Over the last decade, life in Kazakhstan has improved significantly, profiting from robust economic growth. But what exactly does having a good life mean? This chapter uses the OECD well-being framework to assess well-being outcomes in Kazakhstan, in relation to a set of identified benchmark countries.The diagnosis shows that material conditions have improved for Kazakhstanis over the last decade. Income and living standards have increased markedly since the year 2000 as gross national income (GNI) per capita doubled and poverty fell dramatically. These outcomes have been largely driven by growth in market incomes and in particular by the creation of salaried jobs and wage policies. As incomes have grown equitably, outcomes determined by the market are largely positive, with the exception of housing, which remains a significant gap in material well-being.Despite improvements and significant progress in other areas, the performance of Kazakhstan in the dimensions of quality of life remains low relative to comparator countries.

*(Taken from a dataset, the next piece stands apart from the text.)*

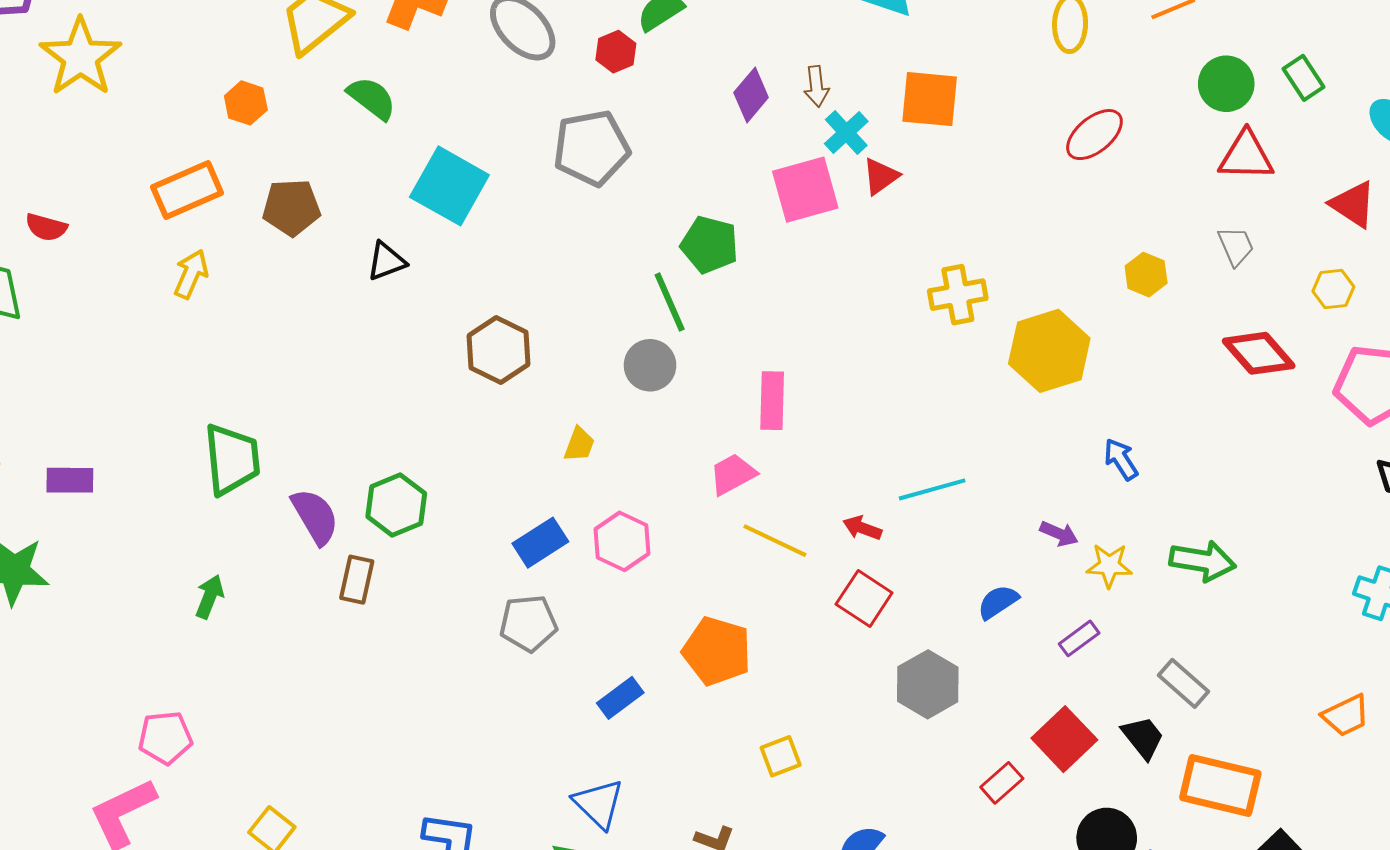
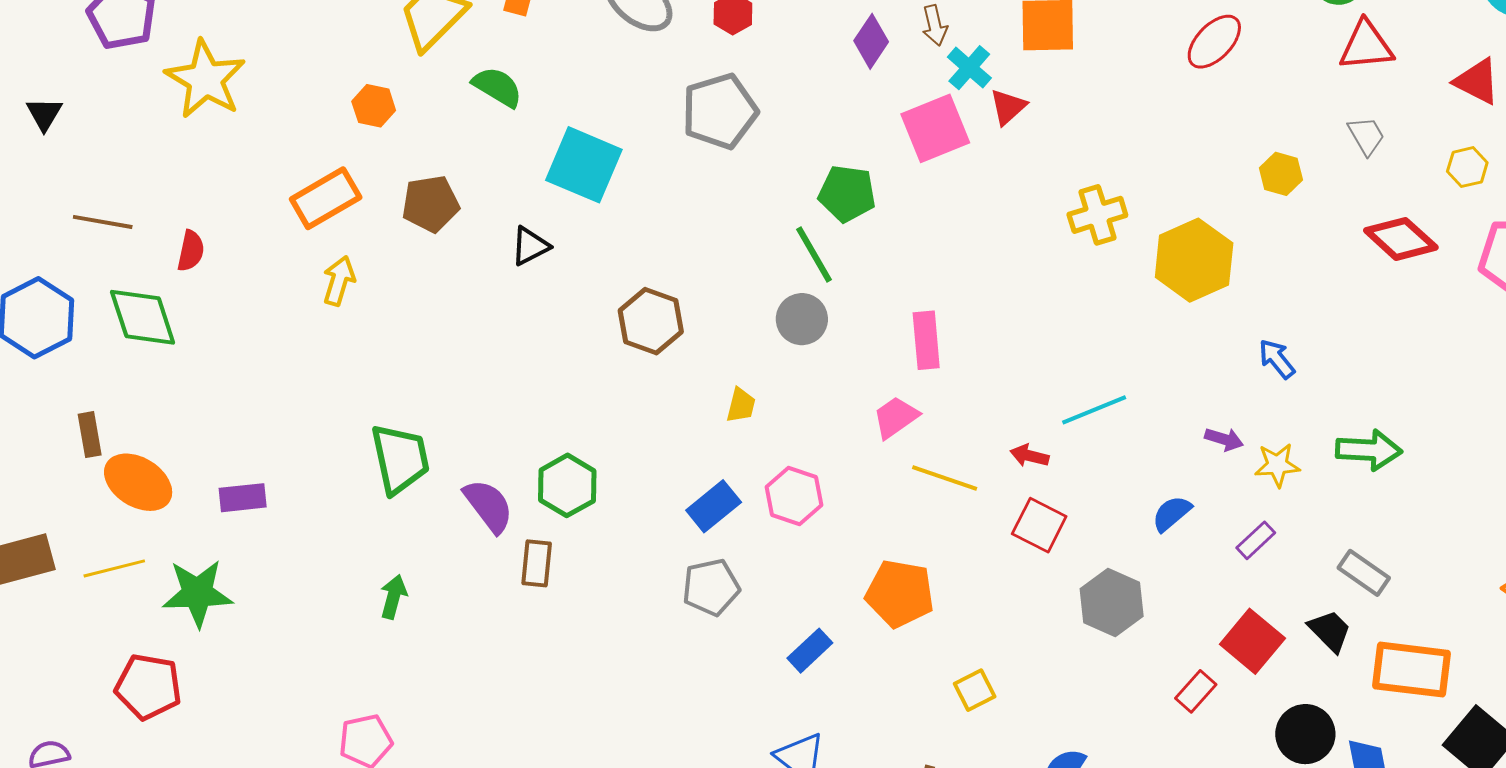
red semicircle: (46, 227) -> (191, 251), turned -87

Levels of empowerment and participation are still low in the country, potentially hindered by the high prevalence of corruption. Additionally, health outcomes remain a challenge, and may remain so, unless a strong impetus is given by the government to improving environmental conditions and the capacity to deliver higher quality public services. Indeed, all the indicators related to environment are below what could be expected and are not likely to go in the right direction unless decisive action is taken to limit the adverse impact of natural resource-intensive growth and to accelerate structural transformation. In addition, quantitative educational indicators have overall improved but qualitative outcomes are still lagging.